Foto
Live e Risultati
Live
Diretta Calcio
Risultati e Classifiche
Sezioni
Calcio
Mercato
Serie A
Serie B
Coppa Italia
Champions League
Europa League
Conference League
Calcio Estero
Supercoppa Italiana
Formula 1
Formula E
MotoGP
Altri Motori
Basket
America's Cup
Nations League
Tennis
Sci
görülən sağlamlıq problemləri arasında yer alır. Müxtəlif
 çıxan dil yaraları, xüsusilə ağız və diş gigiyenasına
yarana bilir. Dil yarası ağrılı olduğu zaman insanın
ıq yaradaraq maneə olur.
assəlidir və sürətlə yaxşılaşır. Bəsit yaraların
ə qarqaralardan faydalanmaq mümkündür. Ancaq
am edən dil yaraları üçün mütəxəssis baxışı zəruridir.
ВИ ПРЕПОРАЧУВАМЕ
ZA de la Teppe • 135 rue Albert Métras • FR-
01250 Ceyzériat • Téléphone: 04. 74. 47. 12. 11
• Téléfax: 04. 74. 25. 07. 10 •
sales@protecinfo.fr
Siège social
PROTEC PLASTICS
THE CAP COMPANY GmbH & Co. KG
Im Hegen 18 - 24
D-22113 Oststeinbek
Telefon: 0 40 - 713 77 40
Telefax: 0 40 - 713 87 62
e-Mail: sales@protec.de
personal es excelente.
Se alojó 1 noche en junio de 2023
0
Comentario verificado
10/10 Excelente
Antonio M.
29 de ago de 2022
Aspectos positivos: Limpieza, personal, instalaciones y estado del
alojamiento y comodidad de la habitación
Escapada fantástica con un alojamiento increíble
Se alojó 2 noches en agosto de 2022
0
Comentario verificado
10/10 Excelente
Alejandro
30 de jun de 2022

§ **EXERCISE BRIEF**
Nothing should be changed: write out all of the data as is.

§ **ANSWER TO THIS TASK**
Foto
Live e Risultati
Live
Diretta Calcio
Risultati e Classifiche
Sezioni
Calcio
Mercato
Serie A
Serie B
Coppa Italia
Champions League
Europa League
Conference League
Calcio Estero
Supercoppa Italiana
Formula 1
Formula E
MotoGP
Altri Motori
Basket
America's Cup
Nations League
Tennis
Sci
görülən sağlamlıq problemləri arasında yer alır. Müxtəlif
 çıxan dil yaraları, xüsusilə ağız və diş gigiyenasına
yarana bilir. Dil yarası ağrılı olduğu zaman insanın
ıq yaradaraq maneə olur.
assəlidir və sürətlə yaxşılaşır. Bəsit yaraların
ə qarqaralardan faydalanmaq mümkündür. Ancaq
am edən dil yaraları üçün mütəxəssis baxışı zəruridir.
ВИ ПРЕПОРАЧУВАМЕ
ZA de la Teppe • 135 rue Albert Métras • FR-
01250 Ceyzériat • Téléphone: 04. 74. 47. 12. 11
• Téléfax: 04. 74. 25. 07. 10 •
sales@protecinfo.fr
Siège social
PROTEC PLASTICS
THE CAP COMPANY GmbH & Co. KG
Im Hegen 18 - 24
D-22113 Oststeinbek
Telefon: 0 40 - 713 77 40
Telefax: 0 40 - 713 87 62
e-Mail: sales@protec.de
personal es excelente.
Se alojó 1 noche en junio de 2023
0
Comentario verificado
10/10 Excelente
Antonio M.
29 de ago de 2022
Aspectos positivos: Limpieza, personal, instalaciones y estado del
alojamiento y comodidad de la habitación
Escapada fantástica con un alojamiento increíble
Se alojó 2 noches en agosto de 2022
0
Comentario verificado
10/10 Excelente
Alejandro
30 de jun de 2022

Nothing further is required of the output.